Durante a análise comparativa das duas emissoras, usaremos o enfoque definido por Skocpol et. al., apud. Collier (1994, p.58) como “contraste de contextos”. Este enfoque consiste em comparar dois ou mais casos, buscando por em evidência suas

diferençasrecíprocas.

Segundo Comte, a melhor maneira para realizar esse procedimento é, em primeiro lugar, observar diretamente o fenômeno ou objeto estudado; em segundo lugar, contemplar este fenômeno utilizando os recursos da investigação e, por fim, realizar a comparação de forma a simplificar os casos semelhantes e descobrir as diferenças.

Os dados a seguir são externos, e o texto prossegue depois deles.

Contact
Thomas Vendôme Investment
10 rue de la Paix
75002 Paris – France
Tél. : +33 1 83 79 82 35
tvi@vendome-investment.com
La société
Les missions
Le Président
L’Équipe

Durkheim alerta que não devemos nos ater a comparações isoladas. É necessário comparar uma série de variações regularmente constituídas e

suficientemente extensas cujos termos estejam interligados. As variações só nos permitem chegar a leis invariáveis quando exprimem, de maneira clara, a forma pela qual elas se desenvolveram em determinadas circunstâncias.

Para compreender o funcionamento das rotinas de produção de notícias nas TVs legislativas da América Latina iremos confrontar a história dos dois casos estudados na presente pesquisa: TV Câmara, do Brasil, e Canal del Congreso, do México. A partir desta confrontação, será possível verificar se, em cada uma delas, os fenômenos constatados evoluíram no tempo em função das mesmas condições. Em seguida, poderemos estabelecer comparações entre os diversos tipos de desenvolvimento. Aqui se produzirá uma comparação entre dois casos tomados a partir de sua diversidade e de sua singularidade. Com a adoção dos procedimentos previstos no método comparativo, torna-se-á possível identificar, dentro da diversidade histórica, determinados padrões invariantes, cada um deles podendo ser associado a uma trajetória histórica específica. O estudo da trajetória política do Brasil e do México, que saíram de regimes autoritários para viver processos recentes de redemocratização, bem como as relações de dependência entre televisão e poder político na América Latina, se tornam variáveis importantes para a análise, uma vez que estes fatores históricos se refletem nos arranjos específicos entre os grupos sociais que deram origem a novos segmentos da mídia, como o das TVs legislativas. Durante a análise, buscaremos compreender e aprofundar os casos singulares representados pela TV Câmara e pelo Canal do Congreso e, a partir deste aprofundamento, chegar às combinações e situações que levam à configuração atual das rotinas de produção da notícia nestas emissoras.